Orally given gastroprotective capsaicin does not modify aspirin-induced platelet aggregation in healthy male volunteers (human phase I examination).

Author information

1
University of Pécs, School of Medicine 1st Department of Medicine Rákóczi út 2 H-7623 Pécs Hungary.
2
University of Pécs, School of Medicine Department of Pharmacology and Pharmacotherapy Pécs Hungary.

Abstract

Capsaicin is a well-known component of red pepper. Recent studies have shown that capsaicin could prevent gastric ulcer provoked by various NSAID-s like acetylsalicylic acid (ASA). Primary objective of this human clinical phase I trial was to investigate whether two different doses of capsaicin co-administered with ASA could alter the inhibitory effect of ASA on platelet aggregation. 15 healthy male subjects were involved in the study and treated orally with 400 μg capsaicin, 800 μg capsaicin, 500 mg ASA, 400 μg capsaicin+500 mg ASA and 800 μg capsaicin+500 mg ASA. Blood was drawn before and 1, 2, 6 and 24 hours after the drug administration. After that epinephrine induced platelet aggregation was measured by optical aggregometry. Between treatments, volunteers had a 6-day wash-out period. Our results showed that capsaicin had no effect on platelet aggregation, while as expected, ASA monotherapy resulted in a significant and clinically effective platelet aggregation inhibition (p ≤ 0.001). The combined ASA-capsaicin therapies reached equivalent effectiveness in platelet aggregation inhibition as ASA monotherapy.
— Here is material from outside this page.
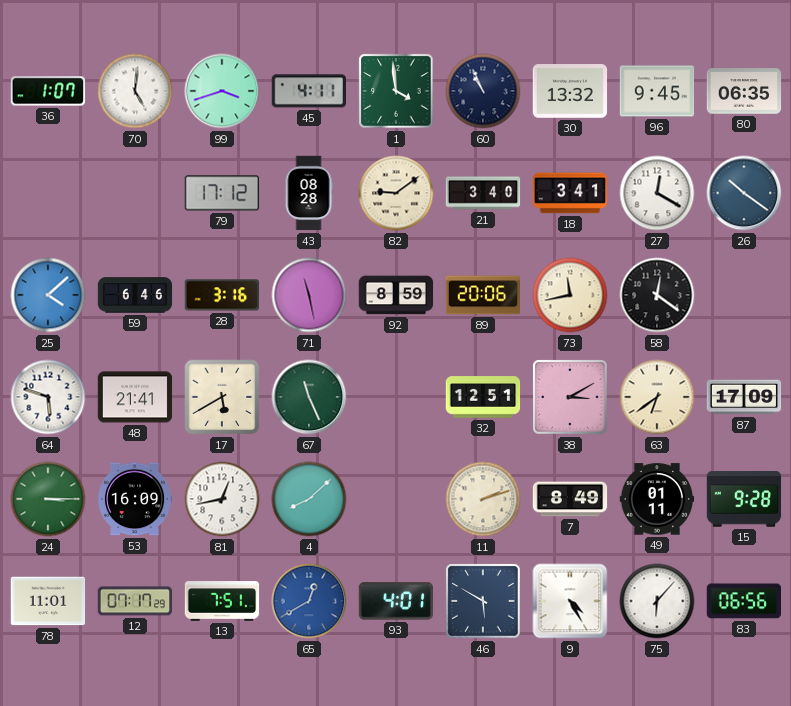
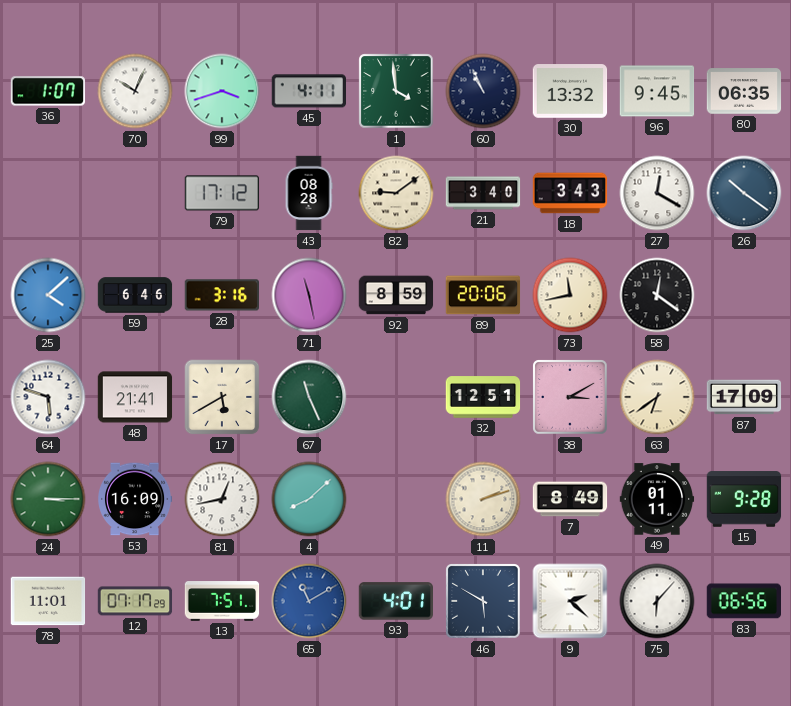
70: 5:01 -> 10:04
18: 3:41 -> 3:43
65: 12:40 -> 11:10
9: 4:25 -> 2:22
Our investigation proved that capsaicin did not influence the inhibitory effect of ASA on platelet aggregation, thus the capsaicin-ASA treatment would combine the antiplatelet effect of ASA with the possible gastroprotection of capsaicin.

KEYWORDS:

acetylsalicylic acid; capsaicin; gastric mucosal lesion; healthy volunteers; platelet aggregation

PMID:
25532954
DOI:
10.1556/APhysiol.101.2014.4.4
[Indexed for MEDLINE]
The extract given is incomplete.